Omnichannel home interiors and renovation platform Livspace said that its revenue for FY23 surged 85 per cent to Rs 1,147 crore. However, its losses narrowed.
The firm stated on Friday that it has reduced its Ebitda (earnings before interest, tax, depreciation, and amortisation) loss in India by 50 per cent. Livspace, a Singapore-based company with a valuation of USD 1.2 billion, reported an Ebitda before Esops of Rs 581 crore.
Established in 2015 by Ramakant Sharma and Anuj Srivastava, Livspace operates as a three-sided marketplace and design automation platform, facilitating connections between homeowners, certified designers and vendors.
So far the company has raised USD 450 million in funding. It counts private equity major such as KKR, Ingka Group Investments, Jungle Ventures, Venturi Partners and Peugeot Investments as its investors.

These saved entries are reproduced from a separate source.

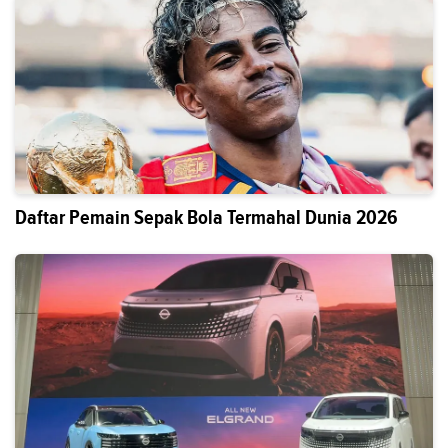
Daftar Pemain Sepak Bola Termahal Dunia 2026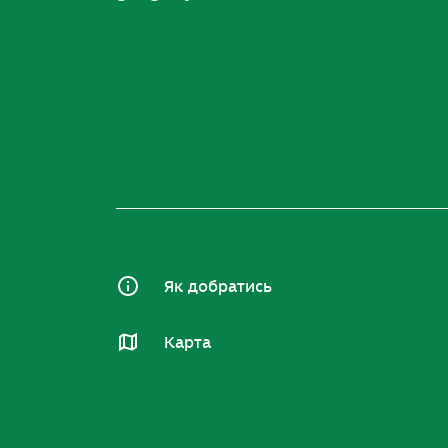
Як добратись
Карта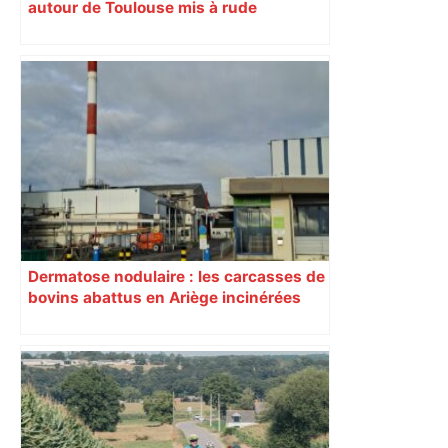
autour de Toulouse mis à rude
épreuves avec les intempéries
Dermatose nodulaire : les carcasses de
bovins abattus en Ariège incinérées
dans une usine en Normandie à 800
km de là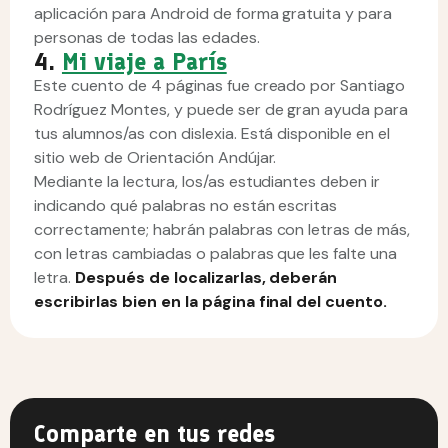
aplicación para Android de forma gratuita y para
personas de todas las edades.
4.
Mi viaje a París
Este cuento de 4 páginas fue creado por Santiago
Rodríguez Montes, y puede ser de gran ayuda para
tus alumnos/as con dislexia. Está disponible en el
sitio web de Orientación Andújar.
Mediante la lectura, los/as estudiantes deben ir
indicando qué palabras no están escritas
correctamente; habrán palabras con letras de más,
con letras cambiadas o palabras que les falte una
letra.
Después de localizarlas, deberán
escribirlas bien en la página final del cuento.
Comparte en tus redes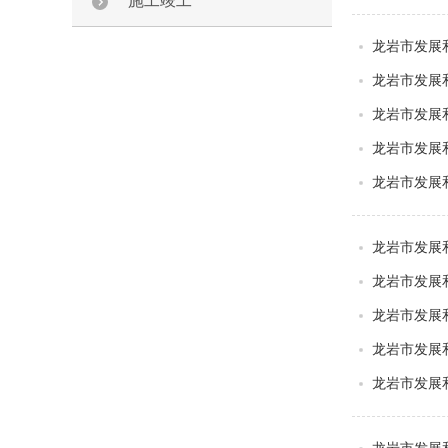
施工竣工
龙岩市发展
龙岩市发展
龙岩市发展
龙岩市发展
龙岩市发展
龙岩市发展
龙岩市发展
龙岩市发展
龙岩市发展
龙岩市发展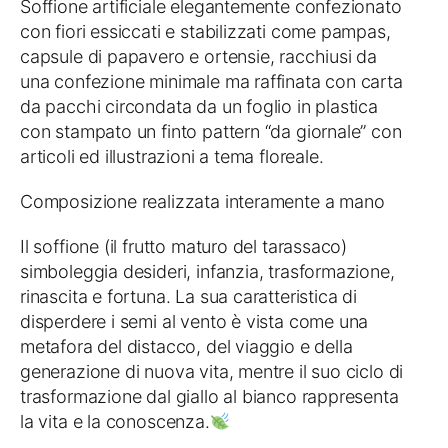
Soffione artificiale elegantemente confezionato
con fiori essiccati e stabilizzati come pampas,
capsule di papavero e ortensie, racchiusi da
una confezione minimale ma raffinata con carta
da pacchi circondata da un foglio in plastica
con stampato un finto pattern “da giornale” con
articoli ed illustrazioni a tema floreale.
Composizione realizzata interamente a mano
Il soffione (il frutto maturo del tarassaco)
simboleggia desideri, infanzia, trasformazione,
rinascita e fortuna. La sua caratteristica di
disperdere i semi al vento è vista come una
metafora del distacco, del viaggio e della
generazione di nuova vita, mentre il suo ciclo di
trasformazione dal giallo al bianco rappresenta
la vita e la conoscenza.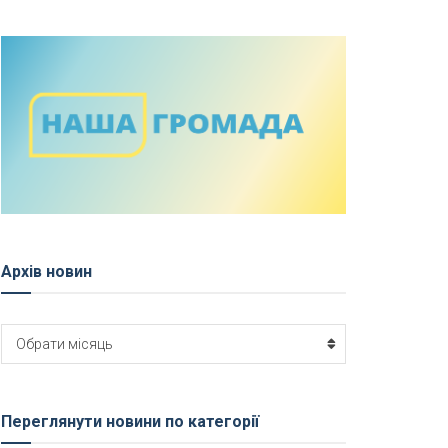
Архів новин
Архів
Обрати місяць
новин
Переглянути новини по категорії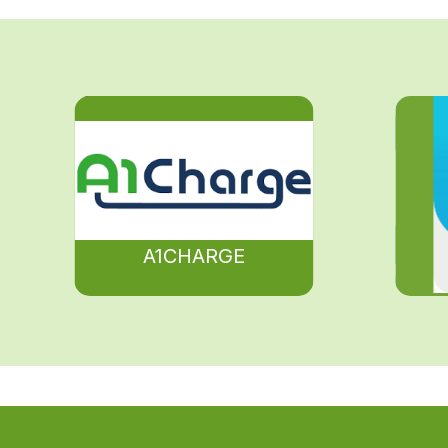
A1CHARGE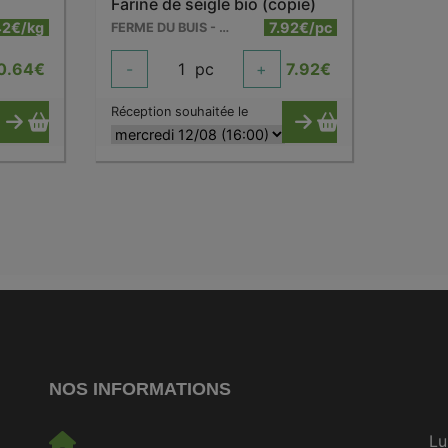
Farine de seigle bio (copie)
42€/kg
7.92€/pc
FERME DU BUIS - BARRY
0.64
€
-
1
pc
+
7.92
€
Réception souhaitée le
NOS INFORMATIONS
Lu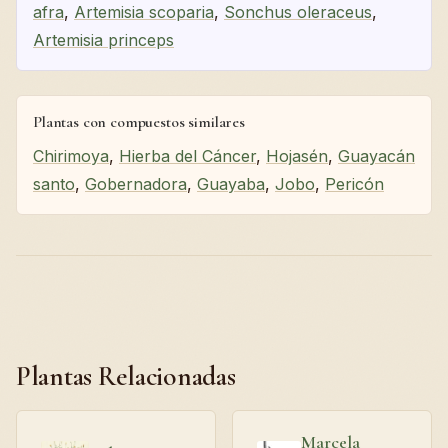
afra
,
Artemisia scoparia
,
Sonchus oleraceus
,
Artemisia princeps
Plantas con compuestos similares
Chirimoya
,
Hierba del Cáncer
,
Hojasén
,
Guayacán
santo
,
Gobernadora
,
Guayaba
,
Jobo
,
Pericón
Plantas Relacionadas
Marcela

In its future endeavors, Livspace has aimed to extend its reach to more than 100 cities across India, the Middle East and Southeast Asia. Moreover, it intend to achieve positive cash flow by the end of FY24.
The startup has seen an increase in its profits. Its latest financial report shows a 142 per cent rise in profits, totaling to Rs 458 crore in FY23, compared to Rs 189 crore the previous year. It had to reduce its workforce by 2 per cent, primarily affecting the technology and product teams.